YOUR OBJECTIVE: For every line in the records below that holds "réseaux", make a copy.

--

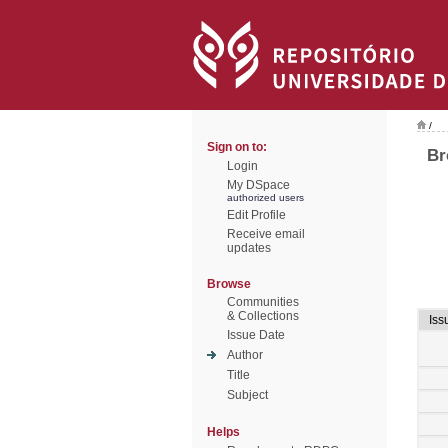
/
Sign on to:
Br
Login
My DSpace
authorized users
Edit Profile
Receive email
updates
Browse
Communities
& Collections
Iss
Issue Date
Author
Title
Subject
Helps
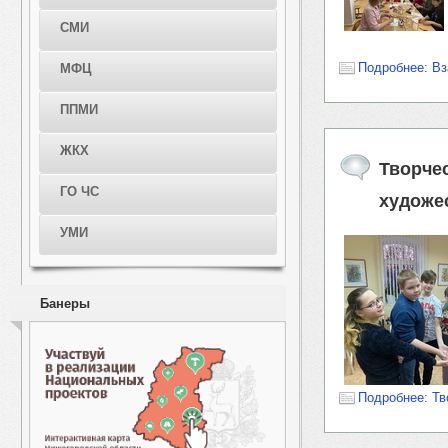
СМИ
Подробнее: Вз
МФЦ
ППМИ
ЖКХ
Творче
ГО ЧС
художе
УМИ
Банеры
Подробнее: Тв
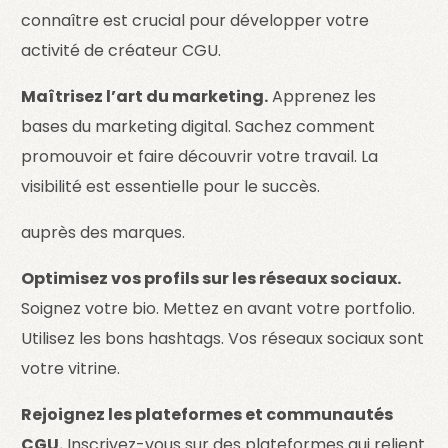
connaître est crucial pour développer votre
activité de créateur CGU.
Maîtrisez l’art du marketing.
Apprenez les
bases du marketing digital. Sachez comment
promouvoir et faire découvrir votre travail. La
visibilité est essentielle pour le succès.
auprès des marques.
Optimisez vos profils sur les réseaux sociaux.
Soignez votre bio. Mettez en avant votre portfolio.
Utilisez les bons hashtags. Vos réseaux sociaux sont
votre vitrine.
Rejoignez les plateformes et communautés
CGU.
Inscrivez-vous sur des plateformes qui relient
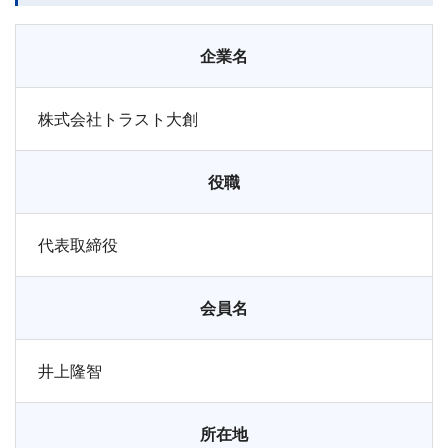
企業名
株式会社トラスト大創
役職
代表取締役
会員名
井上隆智
所在地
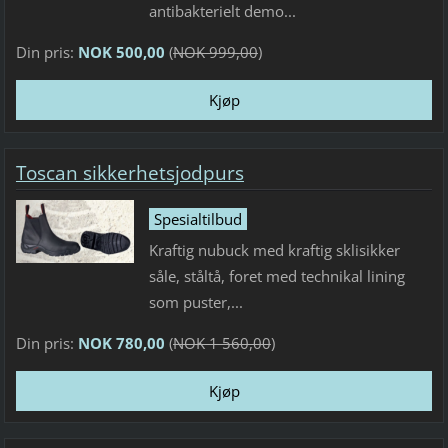
antibakterielt demo...
Din pris:
NOK 500,00
(
NOK 999,00
)
Toscan sikkerhetsjodpurs
Spesialtilbud
Kraftig nubuck med kraftig sklisikker
såle, ståltå, foret med technikal lining
som puster,...
Din pris:
NOK 780,00
(
NOK 1 560,00
)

--

TASK RESULT:
Optimisez vos profils sur les réseaux sociaux.
Utilisez les bons hashtags. Vos réseaux sociaux sont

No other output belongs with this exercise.